Su conexión con los clientes es una parte indispensable del trabajo. A menudo se le ve en la tienda, cobrando en la caja, ayudando a alcanzar productos en las góndolas o brindando apoyo y consejo tanto en momentos difíciles como en momentos de alegría. Cuando la tienda cierra a las 8 p.m., Serrata comienza de inmediato a prepararse para el día siguiente: reabastece los congeladores, limpia el desorden del día y deja todo listo para empezar de nuevo por la mañana. Después de casi 20 años de rutina, suele llegar a casa alrededor de las 9 p.m.
“Paso más tiempo en la bodega que en mi casa”, dijo Serrata. No es casualidad que pase más tiempo allí que en su propio hogar, ya que lo asume como parte del reto y también como un elemento clave del encanto de la bodega.
Serrata tiene diabetes y hay días en que no se siente bien. Aun así, cuando los clientes le preguntan cómo está, evita decir que se siente mal, sabiendo que eso podría “arruinarles el día”.

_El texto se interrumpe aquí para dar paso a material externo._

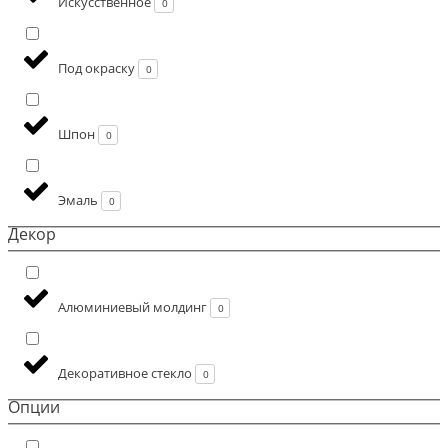
Искусственное
0
Под окраску
0
Шпон
0
Эмаль
0
Декор
Алюминиевый молдинг
0
Декоративное стекло
0
Опции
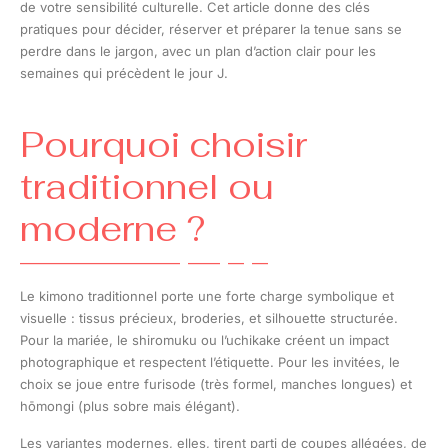
de votre sensibilité culturelle. Cet article donne des clés
pratiques pour décider, réserver et préparer la tenue sans se
perdre dans le jargon, avec un plan d’action clair pour les
semaines qui précèdent le jour J.
Pourquoi choisir
traditionnel ou
moderne ?
Le kimono traditionnel porte une forte charge symbolique et
visuelle : tissus précieux, broderies, et silhouette structurée.
Pour la mariée, le shiromuku ou l’uchikake créent un impact
photographique et respectent l’étiquette. Pour les invitées, le
choix se joue entre furisode (très formel, manches longues) et
hōmongi (plus sobre mais élégant).
Les variantes modernes, elles, tirent parti de coupes allégées, de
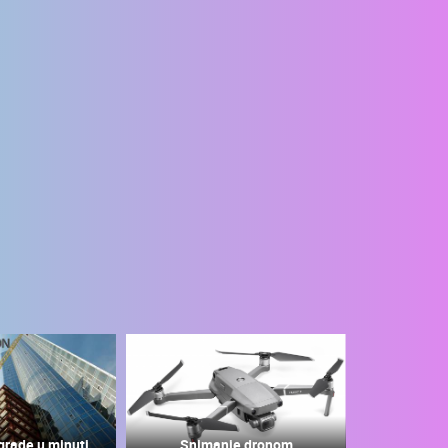
grade u minuti
Snimanje dronom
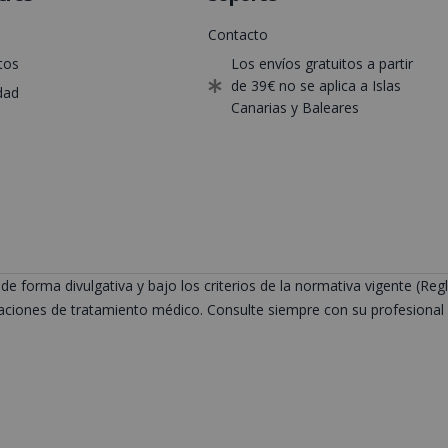
Contacto
tos
Los envíos gratuitos a partir
de 39€ no se aplica a Islas
dad
Canarias y Baleares
de forma divulgativa y bajo los criterios de la normativa vigente (
ciones de tratamiento médico. Consulte siempre con su profesional s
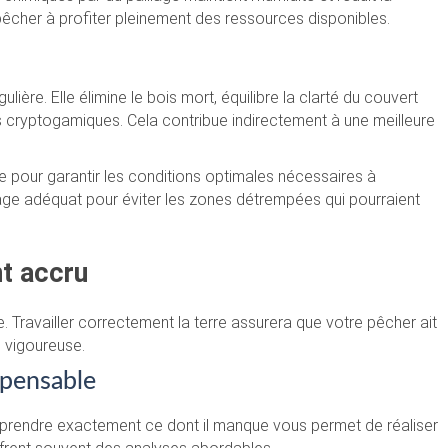
êcher à profiter pleinement des ressources disponibles.
lière. Elle élimine le bois mort, équilibre la clarté du couvert
es cryptogamiques. Cela contribue indirectement à une meilleure
e pour garantir les conditions optimales nécessaires à
inage adéquat pour éviter les zones détrempées qui pourraient
nt accru
e. Travailler correctement la terre assurera que votre pêcher ait
 vigoureuse.
spensable
mprendre exactement ce dont il manque vous permet de réaliser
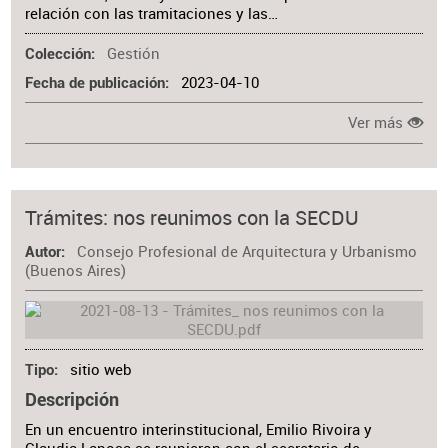
relación con las tramitaciones y las…
Gestión
Colección
2023-04-10
Fecha de publicación
Ver más
Trámites: nos reunimos con la SECDU
Consejo Profesional de Arquitectura y Urbanismo
Autor
(Buenos Aires)
sitio web
Tipo
Descripción
En un encuentro interinstitucional, Emilio Rivoira y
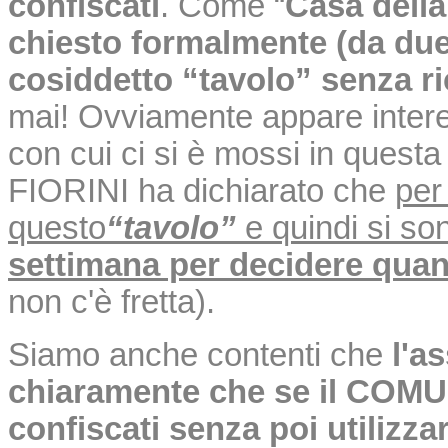
confiscati
. Come “
Casa della
chiesto formalmente (da due
cosiddetto “tavolo” senza ri
mai! Ovviamente appare interess
con cui ci si è mossi in questa
FIORINI ha dichiarato che
per
questo
“tavolo”
e quindi si s
settimana per decidere qua
non c'è fretta).
Siamo anche contenti che
l'a
chiaramente che se il COM
confiscati senza poi utilizza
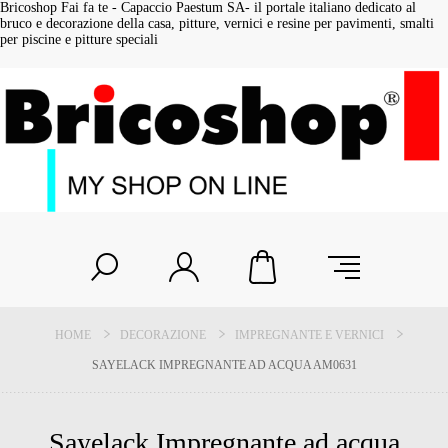
Bricoshop Fai fa te - Capaccio Paestum SA- il portale italiano dedicato al
bruco e decorazione della casa, pitture, vernici e resine per pavimenti, smalti
per piscine e pitture speciali
HOME
DECORAZIONE
IMPREGNANTE E VERNICI
SAYELACK IMPREGNANTE AD ACQUA AM0631
Sayelack Impregnante ad acqua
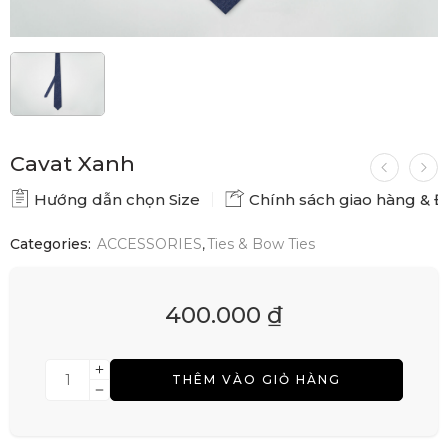
Cavat Xanh
Hướng dẫn chọn Size
Chính sách giao hàng & Đổ
Categories:
ACCESSORIES
,
Ties & Bow Ties
400.000
₫
THÊM VÀO GIỎ HÀNG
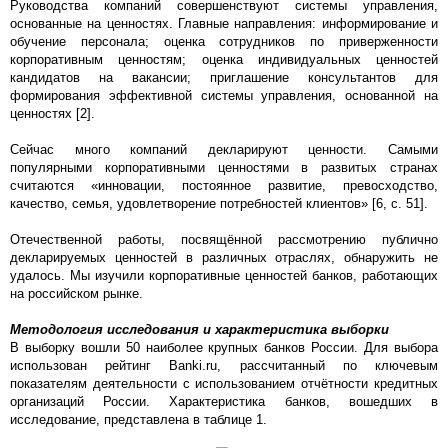
Руководства компаний совершенствуют системы управления,
основанные на ценностях. Главные направления: информирование и
обучение персонала; оценка сотрудников по приверженности
корпоративным ценностям; оценка индивидуальных ценностей
кандидатов на вакансии; приглашение консультантов для
формирования эффективной системы управления, основанной на
ценностях [2].
Сейчас много компаний декларируют ценности. Самыми
популярными корпоративными ценностями в развитых странах
считаются «инновации, постоянное развитие, превосходство,
качество, семья, удовлетворение потребностей клиентов» [6, c. 51].
Отечественной работы, посвящённой рассмотрению публично
декларируемых ценностей в различных отраслях, обнаружить не
удалось. Мы изучили корпоративные ценностей банков, работающих
на российском рынке.
Методология исследования и характеристика выборки
В выборку вошли 50 наиболее крупных банков России. Для выбора
использован рейтинг Banki.ru, рассчитанный по ключевым
показателям деятельности с использованием отчётности кредитных
организаций России. Характеристика банков, вошедших в
исследование, представлена в таблице 1.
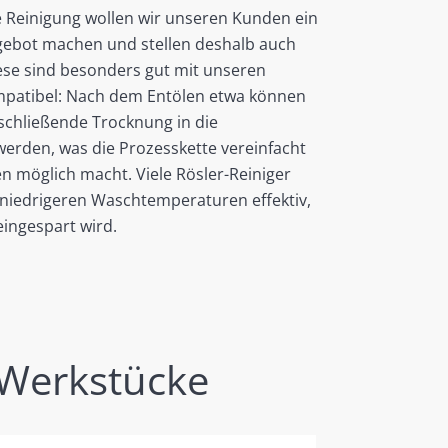
le Reinigung wollen wir unseren Kunden ein
ebot machen und stellen deshalb auch
Diese sind besonders gut mit unseren
mpatibel: Nach dem Entölen etwa können
schließende Trocknung in die
werden, was die Prozesskette vereinfacht
n möglich macht. Viele Rösler-Reiniger
 niedrigeren Waschtemperaturen effektiv,
eingespart wird.
 Werkstücke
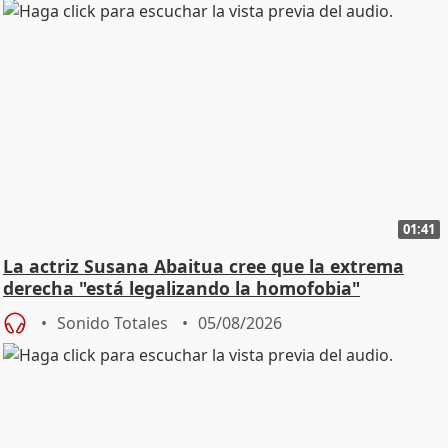
01:41
La actriz Susana Abaitua cree que la extrema
derecha "está legalizando la homofobia"
Sonido Totales
05/08/2026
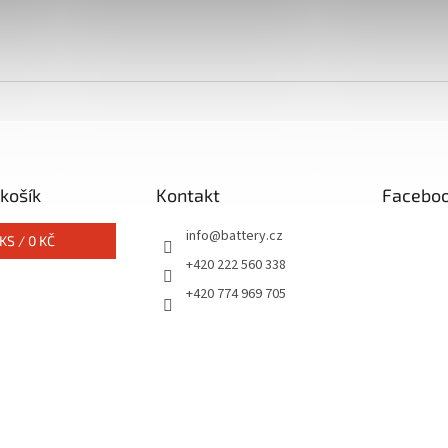
košík
Kontakt
Facebo
info
@
battery.cz
KS /
0 KČ
+420 222 560 338
+420 774 969 705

“Papi, ¿qué te pasa? ¿Por qué estás así hoy?”, le preguntan de inmediato, usando el apodo familiar con el que muchos en Filadelfia se refieren a los dueños de bodegas. Para no afectarles el ánimo, Serrata responde que todo está bien para que puedan seguir con su día en paz.
“Tienes que pasar el día con la mejor actitud; aunque no te sientas bien o tengas un dolor de cabeza leve o un dolor en el pie, tienes que mostrarle a tus clientes que estás bien”, añadió.
Serrata valora profundamente el legado cultural latino—especialmente dominicano—de las bodegas en Filadelfia, pero advierte que muchas podrían desaparecer si no hay quien las siga manejando. Muchos dueños están envejeciendo, dijo, y cada vez se les hace más difícil mantener sus negocios abiertos. Aunque no espera que sus propios hijos continúen la tradición, sí lo ayudan los fines de semana y se mantienen enfocados en terminar sus estudios y construir sus propias carreras. Para Serrata, la solución está en brindar a las nuevas generaciones latine las herramientas y recursos necesarios para continuar el legado de las bodegas.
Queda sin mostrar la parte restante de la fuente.